On October 25, 2010, at the American University of Beirut, Abu-Lughod admonished (Western) feminists who “sensationalize” honor killings. She “warned that an obsessive focus on so-called honor crime(s) may allow “scholars and activists to ignore important contexts for violence against women: social tensions; political conflicts; forms of racial, class, and ethnic discrimination; religious movements; government policing and surveillance; and military intervention.”

What kind of feminism does Abu-Lughod represent? She is a post-colonial, postmodern, multicultural relativist, a professor who does not believe in universal standards of human rights. However, her work primarily serves the cause of one nationalism– Palestinian — and one tradition only — Islam/Islamism.

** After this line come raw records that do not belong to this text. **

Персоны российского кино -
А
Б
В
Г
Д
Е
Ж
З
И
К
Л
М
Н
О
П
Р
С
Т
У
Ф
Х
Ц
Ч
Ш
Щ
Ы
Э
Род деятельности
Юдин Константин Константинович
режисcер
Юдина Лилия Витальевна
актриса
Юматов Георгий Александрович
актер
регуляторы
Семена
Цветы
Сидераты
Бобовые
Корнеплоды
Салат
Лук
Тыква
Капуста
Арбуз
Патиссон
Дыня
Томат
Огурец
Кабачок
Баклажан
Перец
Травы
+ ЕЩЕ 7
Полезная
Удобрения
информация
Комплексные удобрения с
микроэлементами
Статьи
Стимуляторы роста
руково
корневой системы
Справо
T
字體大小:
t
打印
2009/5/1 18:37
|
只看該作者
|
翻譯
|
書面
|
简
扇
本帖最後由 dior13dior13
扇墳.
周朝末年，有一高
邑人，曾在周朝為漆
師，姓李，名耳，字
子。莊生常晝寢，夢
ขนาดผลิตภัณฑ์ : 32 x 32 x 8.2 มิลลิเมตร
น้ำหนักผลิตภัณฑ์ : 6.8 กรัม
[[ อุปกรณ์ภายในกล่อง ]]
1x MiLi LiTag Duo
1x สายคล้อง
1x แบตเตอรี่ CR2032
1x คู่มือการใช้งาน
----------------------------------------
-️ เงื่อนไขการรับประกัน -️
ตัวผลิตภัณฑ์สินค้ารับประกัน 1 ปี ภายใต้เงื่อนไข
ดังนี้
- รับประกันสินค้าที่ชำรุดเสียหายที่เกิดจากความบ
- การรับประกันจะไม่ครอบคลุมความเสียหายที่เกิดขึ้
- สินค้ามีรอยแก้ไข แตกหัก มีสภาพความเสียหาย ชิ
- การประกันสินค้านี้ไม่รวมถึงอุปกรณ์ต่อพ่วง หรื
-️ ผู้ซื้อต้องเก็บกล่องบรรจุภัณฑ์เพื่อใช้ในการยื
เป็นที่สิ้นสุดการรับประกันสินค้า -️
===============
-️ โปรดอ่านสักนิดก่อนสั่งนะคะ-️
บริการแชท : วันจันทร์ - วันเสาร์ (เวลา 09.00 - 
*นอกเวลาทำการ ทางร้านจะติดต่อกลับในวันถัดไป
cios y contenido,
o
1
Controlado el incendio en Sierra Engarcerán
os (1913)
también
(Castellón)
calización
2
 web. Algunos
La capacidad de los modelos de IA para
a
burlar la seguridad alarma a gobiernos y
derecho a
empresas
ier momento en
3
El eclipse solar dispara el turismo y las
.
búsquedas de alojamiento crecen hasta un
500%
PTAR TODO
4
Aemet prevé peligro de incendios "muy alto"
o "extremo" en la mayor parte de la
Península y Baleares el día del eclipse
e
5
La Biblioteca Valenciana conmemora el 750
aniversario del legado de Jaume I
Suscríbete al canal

Earlier in the 21st century, Abu-Lughod stated that wearing the Islamic veil signifies “respectability” for Muslim women. Moreover, it can be “read as a sign of educated, urban sophistication, a sort of modernity.” Abu-Lughod believes that there are many reasons that a woman might veil — and, if she’s talking about hijab (a headscarf), I can agree with her.

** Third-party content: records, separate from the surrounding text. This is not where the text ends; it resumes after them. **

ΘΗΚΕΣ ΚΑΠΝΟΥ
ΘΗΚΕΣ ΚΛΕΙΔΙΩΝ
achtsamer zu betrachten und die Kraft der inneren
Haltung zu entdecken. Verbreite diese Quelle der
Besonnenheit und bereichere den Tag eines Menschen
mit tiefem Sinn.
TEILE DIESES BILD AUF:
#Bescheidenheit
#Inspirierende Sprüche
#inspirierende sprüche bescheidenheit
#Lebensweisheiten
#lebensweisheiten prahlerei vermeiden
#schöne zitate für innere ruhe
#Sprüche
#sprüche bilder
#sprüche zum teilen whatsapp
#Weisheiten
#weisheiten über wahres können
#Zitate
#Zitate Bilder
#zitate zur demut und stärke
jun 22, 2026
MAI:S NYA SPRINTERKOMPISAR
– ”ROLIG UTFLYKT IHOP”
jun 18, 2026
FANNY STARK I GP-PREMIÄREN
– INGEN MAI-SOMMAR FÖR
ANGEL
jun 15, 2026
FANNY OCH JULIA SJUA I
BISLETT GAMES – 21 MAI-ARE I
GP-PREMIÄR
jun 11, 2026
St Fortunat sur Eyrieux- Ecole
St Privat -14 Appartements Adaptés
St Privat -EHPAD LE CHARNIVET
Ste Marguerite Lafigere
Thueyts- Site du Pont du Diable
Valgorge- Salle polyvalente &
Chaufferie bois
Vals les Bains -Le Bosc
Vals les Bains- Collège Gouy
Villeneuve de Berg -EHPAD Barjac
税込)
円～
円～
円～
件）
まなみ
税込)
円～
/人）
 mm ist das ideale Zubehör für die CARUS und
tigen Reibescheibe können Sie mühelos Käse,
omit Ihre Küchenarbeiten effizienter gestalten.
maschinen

However, wearing a face- and body-covering that obscures identity, peripheral vision, and all normal social interaction — that functions, in effect, like a sensory deprivation isolation chamber — is not an empowered “feminist” choice or even a feminist way of rejecting sexual objectification.

Professor Abu-Lughod does not wear hijab, niqab, or a burqa. She and her professor parents were all American academics. Her Palestinian-American father, Ibrahim, taught at Northwestern University for 35 years; her Jewish-American mother, Janet Lippman Abu-Lughod, did so for twenty years.

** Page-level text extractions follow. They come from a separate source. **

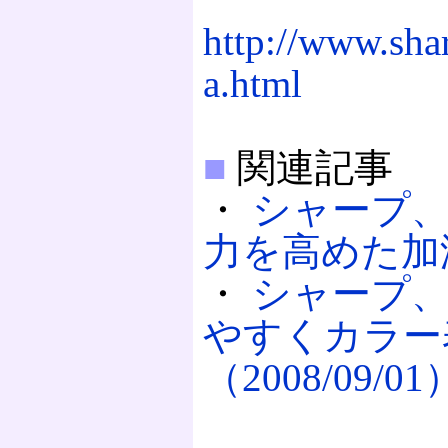
http://www.sha
a.html
■
関連記事
・
シャープ
力を高めた加湿空
・
シャープ
やすくカラー
（2008/09/01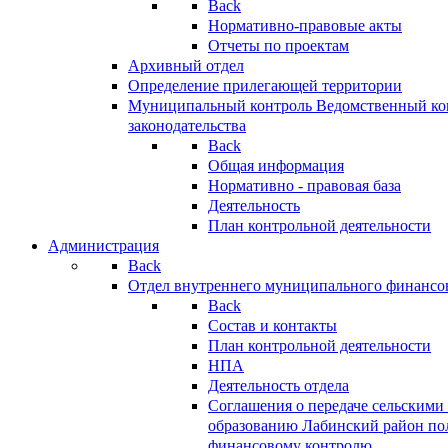
Back
Нормативно-правовые акты
Отчеты по проектам
Архивный отдел
Определение прилегающей территории
Муниципальный контроль
Ведомственный кон
законодательства
Back
Общая информация
Нормативно - правовая база
Деятельность
План контрольной деятельности
Администрация
Back
Отдел внутреннего муниципального финансо
Back
Состав и контакты
План контрольной деятельности
НПА
Деятельность отдела
Соглашения о передаче сельским
образованию Лабинский район по
финансовому контролю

To be fair, Abu-Lughod has also published some interesting work about Muslim women in the Middle East, and about Bedouin women in particular, including Writing Women’s Worlds: Bedouin Stories. However, Abu-Lughod, like her Columbia University colleague Gayatri Spivak, views a Western-style fight for women’s rights in the Muslim world as “colonial feminism.”

I am among a handful of both Muslim, ex-Muslim, and non-Muslim feminists who challenge this approach. We do not share her anti-Western point of view. We have not been Palestinianized.

The Barnard panelists may study gender for complex reasons, but they use their work to condemn the Judeo-Christian West again and again. Sadly, they are all speaking the same politically correct “feminist” language from which a universal concept of human rights for women has been utterly banished.